Running a successful law practice is all about getting clients. One way is by building a referral network, a frequent topic on Lawyerist. Another way is by advertising, such as in the yellow pages.
As traditional advertising methods wane, lawyers are getting excited by new methods of attracting clients through the internet. All those potential clients out there, yearning to find the lawyer of their dreams — all they need is a little encouragement. A little channelling. A system of connecting clients with lawyers. And lawyers will be eager to pay to have pre-screened clients sent their way – as long as they do not violate any ethics rules.
The general ethics rule is that a lawyer can not pay someone for referring a particular client or case. In fact, not only is a lawyer prohibited from paying but in most jurisdictions a lawyer cannot give “anything of value” to someone who recommends a lawyer’s services. No tickets to the Superbowl, no bottles of single-malt, not even a Starbucks gift card.

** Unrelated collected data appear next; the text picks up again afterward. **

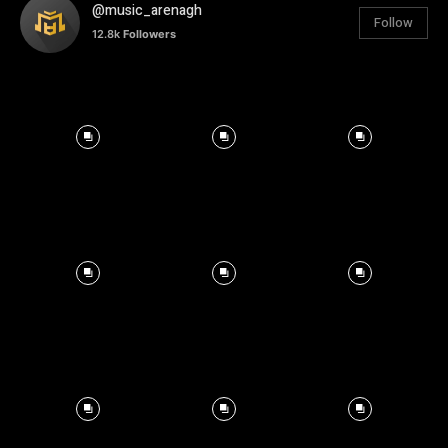
@music_arenagh
Follow
12.8k
Followers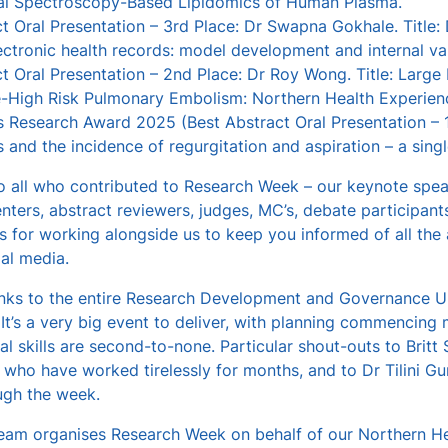
nal Spectroscopy-Based Lipidomics of Human Plasma.
t Oral Presentation – 3rd Place: Dr Swapna Gokhale. Title: D
ectronic health records: model development and internal val
ct Oral Presentation – 2nd Place: Dr Roy Wong. Title: Lar
e-High Risk Pulmonary Embolism: Northern Health Experien
 Research Award 2025 (Best Abstract Oral Presentation – 1st
s and the incidence of regurgitation and aspiration – a sing
 all who contributed to Research Week – our keynote speake
nters, abstract reviewers, judges, MC’s, debate participant
rs for working alongside us to keep you informed of all the a
al media.
ks to the entire Research Development and Governance Un
t’s a very big event to deliver, with planning commencing 
al skills are second-to-none. Particular shout-outs to Brit
who have worked tirelessly for months, and to Dr Tilini Guna
gh the week.
am organises Research Week on behalf of our Northern Heal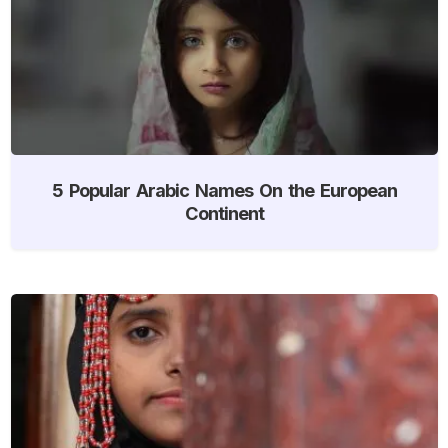
5 Popular Arabic Names On the European
Continent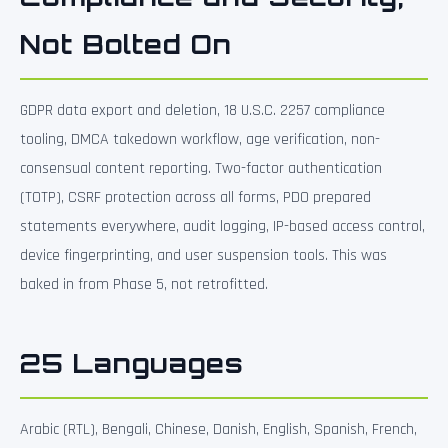
Not Bolted On
GDPR data export and deletion, 18 U.S.C. 2257 compliance
tooling, DMCA takedown workflow, age verification, non-
consensual content reporting. Two-factor authentication
(TOTP), CSRF protection across all forms, PDO prepared
statements everywhere, audit logging, IP-based access control,
device fingerprinting, and user suspension tools. This was
baked in from Phase 5, not retrofitted.
25 Languages
Arabic (RTL), Bengali, Chinese, Danish, English, Spanish, French,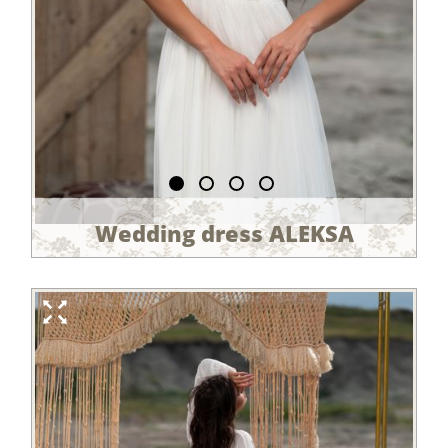
Wedding dress ALEKSA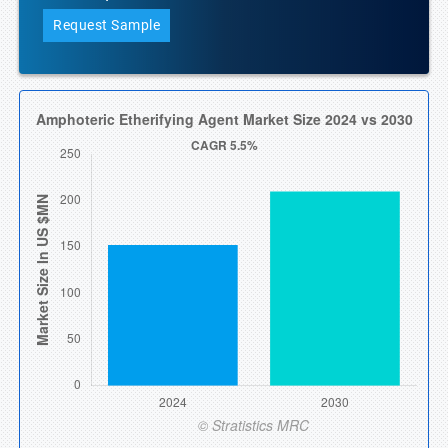
Request Sample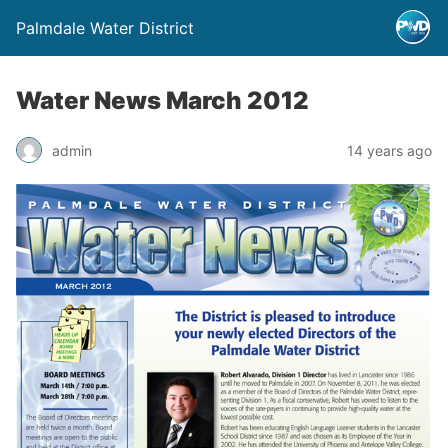
Palmdale Water District
Water News March 2012
admin
14 years ago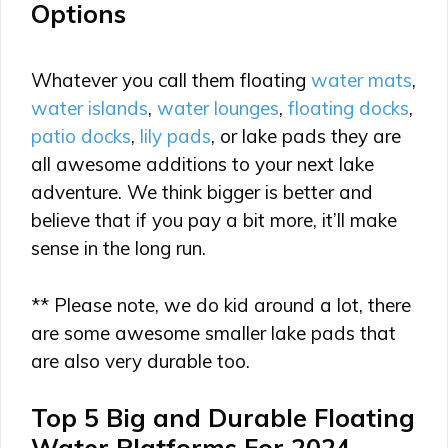
Options
Whatever you call them floating
water mats
,
water islands
,
water lounges
,
floating docks
,
patio docks
,
lily pads
, or lake pads they are
all awesome additions to your next lake
adventure. We think bigger is better and
believe that if you pay a bit more, it’ll make
sense in the long run.
** Please note, we do kid around a lot, there
are some awesome smaller lake pads that
are also very durable too.
Top 5 Big and Durable Floating
Water Platforms For 2024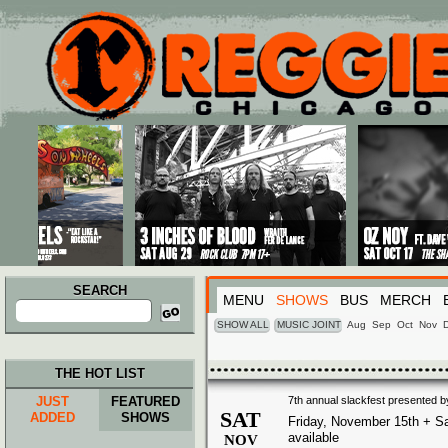
Main menu
Skip to primary content
Skip to secondary content
SEARCH
MENU
SHOWS
BUS
MERCH
Search
for:
SHOW ALL
MUSIC JOINT
Aug
Sep
Oct
Nov
THE HOT LIST
JUST
FEATURED
7th annual slackfest presented b
SAT
ADDED
SHOWS
Friday, November 15th + Sa
available
NOV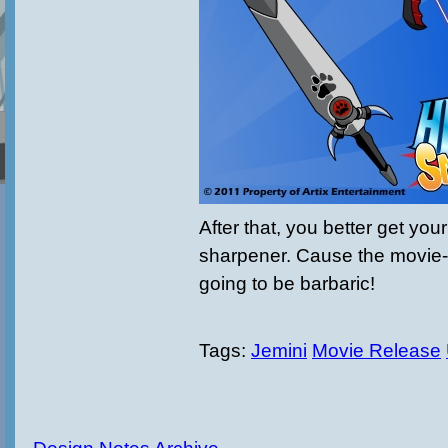
After that, you better get you
sharpener. Cause the movie-p
going to be barbaric!
Tags:
Jemini
Movie Release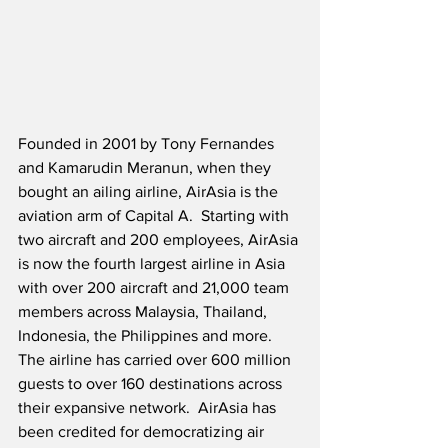
Founded in 2001 by Tony Fernandes 
and Kamarudin Meranun, when they 
bought an ailing airline, AirAsia is the 
aviation arm of Capital A.  Starting with 
two aircraft and 200 employees, AirAsia 
is now the fourth largest airline in Asia 
with over 200 aircraft and 21,000 team 
members across Malaysia, Thailand, 
Indonesia, the Philippines and more.  
The airline has carried over 600 million 
guests to over 160 destinations across 
their expansive network.  AirAsia has 
been credited for democratizing air 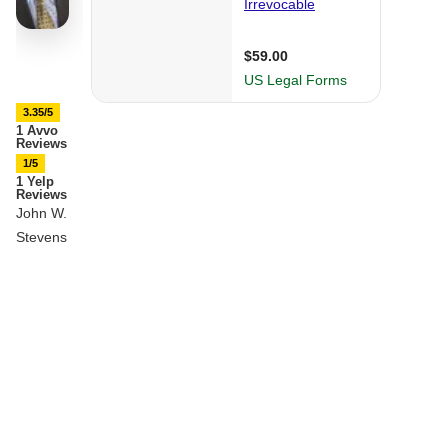
3.35/5
1 Avvo
Reviews
1/5
1 Yelp
Reviews
John W.
Stevens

So unseemly. As draconian as that sounds, the practice of law has actually come a long way in its attitudes about advertising. Old school lawyers abhorred advertising as beneath the dignity of the profession. When SCOTUS declared in Bates v. Arizona (1977) that lawyers had a First Amendment right to advertise, then yellow pages ads, billboards, television commercials, local newspaper ads, little league jerseys, etc., all became fair game. None of these traditional advertising methods violates any rules on paying for clients because the advertisement is not targeted at a particular person with a specific legal problem. The fee is paid to the advertiser regardless of whether anyone ever reads the ad or contacts the lawyer. In short, the connection between the payment for the ad and the contact with a prospective client is attenuated at best.
Click here. Pay-per-click advertising, such as Google Adwords, presents a slightly more difficult question. In its simplest form, with Adwords an advertiser (such as a lawyer) targets the words that consumers might search for using Google (e.g. “ethics lawyer”). When someone searches using those words, the lawyer’s 4-line advertisement may show up above or to the right of the search results. The lawyer does not pay for the ad to appear but does pay when someone clicks on the lawyer’s ad and then is whisked away to the lawyer’s website.
So, the lawyer pays for clicks. Sounds pretty close to paying for each referral. But Google has no idea whether the clicker needs legal services, is just curious, or is bored at the office. Nor does Google guarantee a certain number of clicks or that the clickers will actually turn into paying clients. In the end, it looks more like targeted advertising than paying for clients.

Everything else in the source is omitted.